WHAT TO WORK ON | All lines below between the line with "ork, play, and church. Y" and the line with "our own electricity", including both, must be copied exactly, and the pictures must be omitted.

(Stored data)
'''

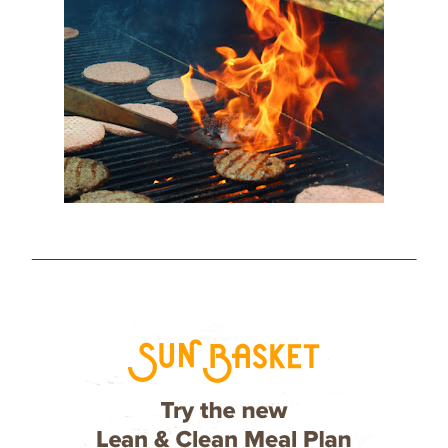
________________________________________________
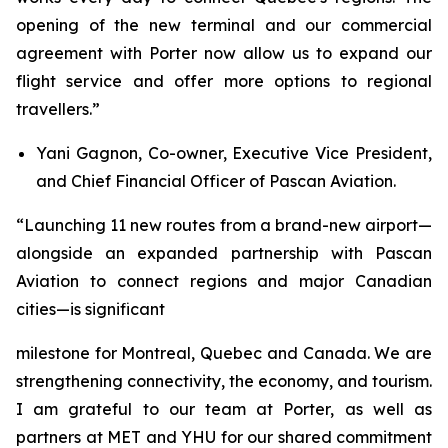
opening of the new terminal and our commercial
agreement with Porter now allow us to expand our
flight service and offer more options to regional
travellers.”
Yani Gagnon, Co-owner, Executive Vice President,
and Chief Financial Officer of Pascan Aviation.
“Launching 11 new routes from a brand-new airport—
alongside an expanded partnership with Pascan
Aviation to connect regions and major Canadian
cities—is significant
milestone for Montreal, Quebec and Canada. We are
strengthening connectivity, the economy, and tourism.
I am grateful to our team at Porter, as well as
partners at MET and YHU for our shared commitment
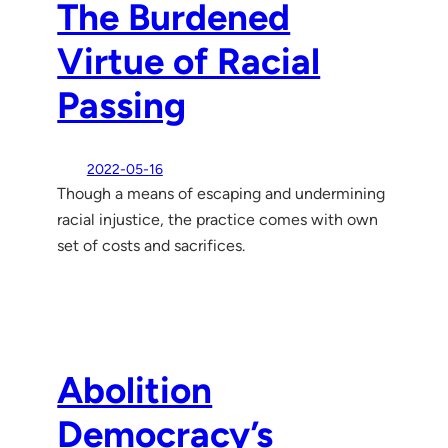
The Burdened
Virtue of Racial
Passing
2022-05-16
Though a means of escaping and undermining
racial injustice, the practice comes with own
set of costs and sacrifices.
Abolition
Democracy’s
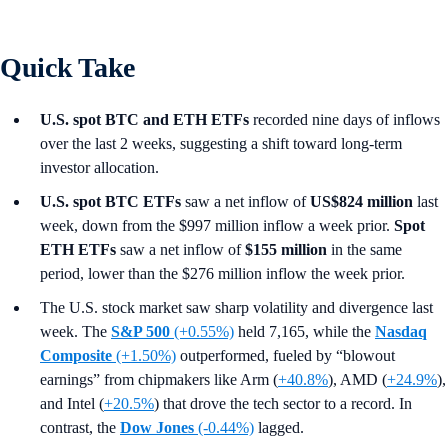
Quick Take
U.S. spot BTC and ETH ETFs
recorded nine days of inflows
over the last 2 weeks, suggesting a shift toward long-term
investor allocation.
U.S. spot
BTC ETFs
saw a net inflow of
US$824 million
last
week, down from the $997 million inflow a week prior.
Spot
ETH ETFs
saw a net inflow of
$155 million
in the same
period, lower than the $276 million inflow the week prior.
The U.S. stock market saw sharp volatility and divergence last
week. The
S&P 500
(+0.55%)
held 7,165, while the
Nasdaq
Composite
(+1.50%)
outperformed, fueled by “blowout
earnings” from chipmakers like Arm (
+40.8%
), AMD (
+24.9%
),
and Intel (
+20.5%
) that drove the tech sector to a record. In
contrast, the
Dow Jones
(-0.44%)
lagged.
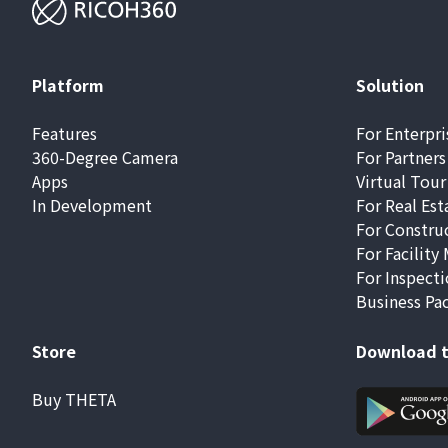
Platform
Solution
Features
For Enterpri
360-Degree Camera
For Partners
Apps
Virtual Tour
In Development
For Real Est
For Constru
For Facilit
For Inspecti
Business Pa
Store
Download t
Buy THETA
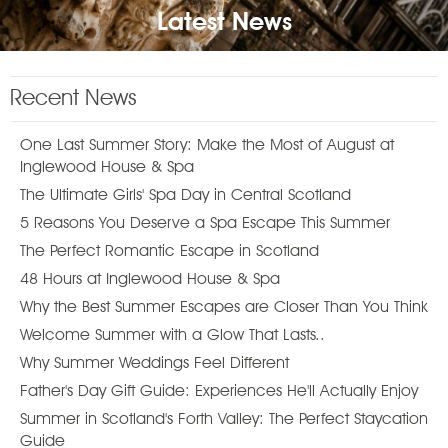
Latest News
Recent News
One Last Summer Story: Make the Most of August at
Inglewood House & Spa
The Ultimate Girls' Spa Day in Central Scotland
5 Reasons You Deserve a Spa Escape This Summer
The Perfect Romantic Escape in Scotland
48 Hours at Inglewood House & Spa
Why the Best Summer Escapes are Closer Than You Think
Welcome Summer with a Glow That Lasts..
Why Summer Weddings Feel Different
Father's Day Gift Guide: Experiences He'll Actually Enjoy
Summer in Scotland's Forth Valley: The Perfect Staycation
Guide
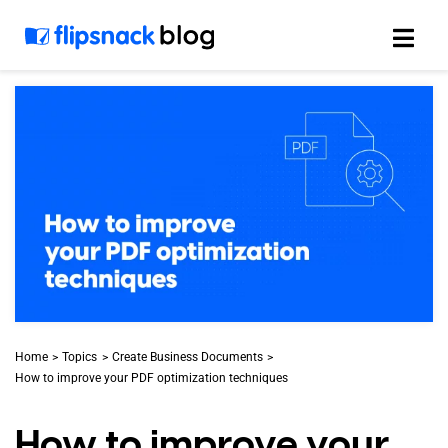
Skip
to
content
Home
Topics
Create Business Documents
How to improve your PDF optimization techniques
How to improve your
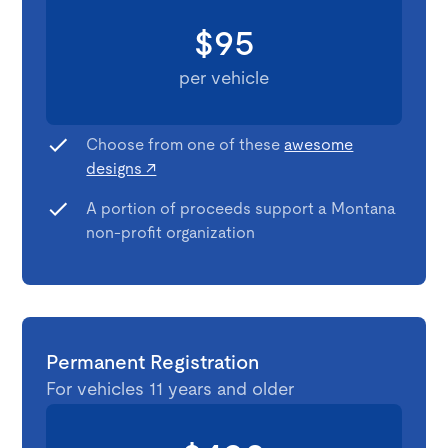
$95
per vehicle
Choose from one of these
awesome
designs ↗
A portion of proceeds support a Montana
non-profit organization
Permanent Registration
For vehicles 11 years and older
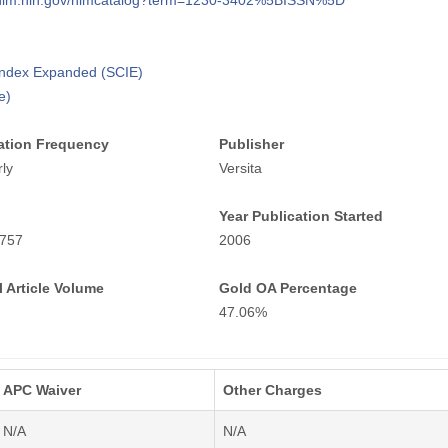
i.nlm.nih.gov/nlmcatalog?term=1230-3402%5BISSN%5D
 Index Expanded (SCIE)
e)
ation Frequency
Publisher
ly
Versita
Year Publication Started
757
2006
 Article Volume
Gold OA Percentage
47.06%
APC Waiver
Other Charges
N/A
N/A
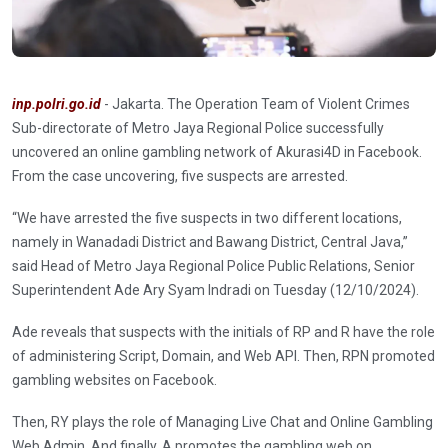
inp.polri.go.id
- Jakarta. The Operation Team of Violent Crimes
Sub-directorate of Metro Jaya Regional Police successfully
uncovered an online gambling network of Akurasi4D in Facebook.
From the case uncovering, five suspects are arrested.
“We have arrested the five suspects in two different locations,
namely in Wanadadi District and Bawang District, Central Java,”
said Head of Metro Jaya Regional Police Public Relations, Senior
Superintendent Ade Ary Syam Indradi on Tuesday (12/10/2024).
Ade reveals that suspects with the initials of RP and R have the role
of administering Script, Domain, and Web API. Then, RPN promoted
gambling websites on Facebook.
Then, RY plays the role of Managing Live Chat and Online Gambling
Web Admin. And finally, A promotes the gambling web on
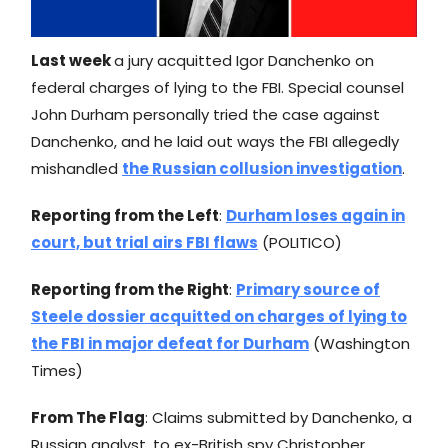
Last week
a jury acquitted Igor Danchenko on
federal charges of lying to the FBI. Special counsel
John Durham personally tried the case against
Danchenko, and he laid out ways the FBI allegedly
mishandled
the Russian collusion investigation
.
Reporting from the Left
:
Durham loses again in
court, but trial airs FBI flaws
(POLITICO)
Reporting from the Right
:
Primary source of
Steele dossier acquitted on charges of lying to
the FBI in major defeat for Durham
(Washington
Times)
From The Flag
: Claims submitted by Danchenko, a
Russian analyst, to ex-British spy Christopher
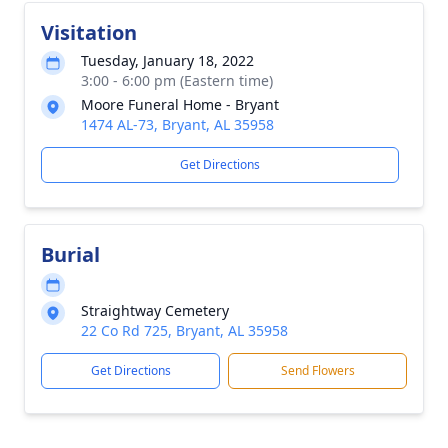
Visitation
Tuesday, January 18, 2022
3:00 - 6:00 pm (Eastern time)
Moore Funeral Home - Bryant
1474 AL-73, Bryant, AL 35958
Get Directions
Burial
Straightway Cemetery
22 Co Rd 725, Bryant, AL 35958
Get Directions
Send Flowers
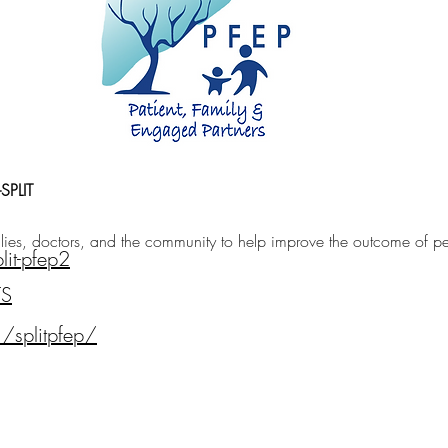
SPLIT
ies, doctors, and the community to help improve the outcome of pedi
lit-pfep2
TS
/splitpfep/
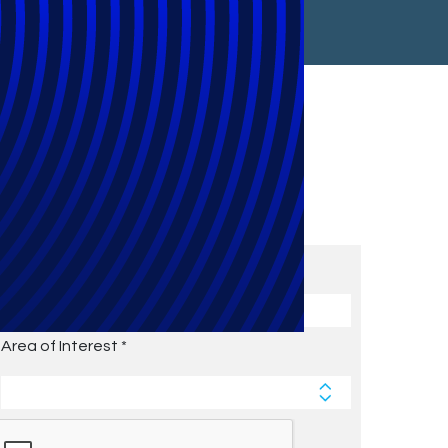
Subscribe to Future Blog
Posts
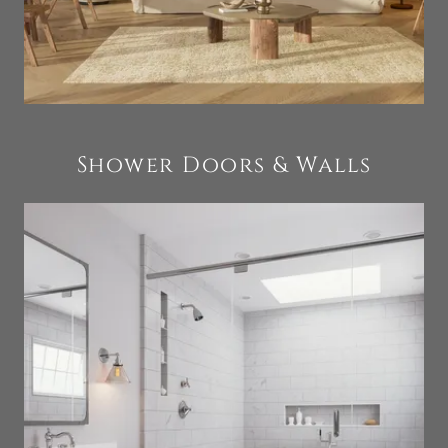
Shower Doors & Walls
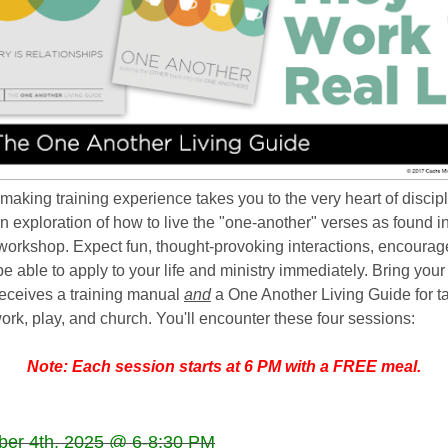
emaking training experience takes you to the very heart of discip
s an exploration of how to live the "one-another" verses as found i
workshop. Expect fun, thought-provoking interactions, encoura
 be able to apply to your life and ministry immediately. Bring you
receives a training manual
and
a One Another Living Guide for t
ork, play, and church. Y
ou'll encounter these four sessions:
Note: Each session starts at 6 PM with a FREE meal.
ber 4
th, 2025 @ 6-8:30 PM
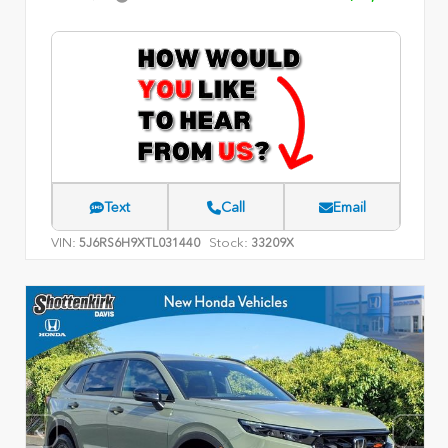
Text
Call
Email
VIN:
Stock:
5J6RS6H9XTL031440
33209X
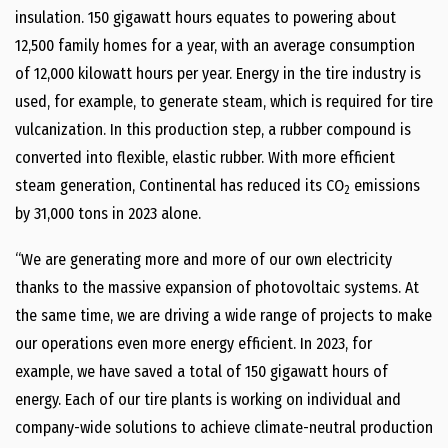
insulation. 150 gigawatt hours equates to powering about
12,500 family homes for a year, with an average consumption
of 12,000 kilowatt hours per year. Energy in the tire industry is
used, for example, to generate steam, which is required for tire
vulcanization. In this production step, a rubber compound is
converted into flexible, elastic rubber. With more efficient
steam generation, Continental has reduced its CO
emissions
2
by 31,000 tons in 2023 alone.
“We are generating more and more of our own electricity
thanks to the massive expansion of photovoltaic systems. At
the same time, we are driving a wide range of projects to make
our operations even more energy efficient. In 2023, for
example, we have saved a total of 150 gigawatt hours of
energy. Each of our tire plants is working on individual and
company-wide solutions to achieve climate-neutral production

'''

WORKED SOLUTION |
ork, play, and church. Y
ou'll encounter these four sessions:
Note: Each session starts at 6 PM with a FREE meal.
ber 4
th, 2025 @ 6-8:30 PM
Text
Call
Email
VIN:
Stock:
5J6RS6H9XTL031440
33209X
insulation. 150 gigawatt hours equates to powering about
12,500 family homes for a year, with an average consumption
of 12,000 kilowatt hours per year. Energy in the tire industry is
used, for example, to generate steam, which is required for tire
vulcanization. In this production step, a rubber compound is
converted into flexible, elastic rubber. With more efficient
steam generation, Continental has reduced its CO
emissions
2
by 31,000 tons in 2023 alone.
“We are generating more and more of our own electricity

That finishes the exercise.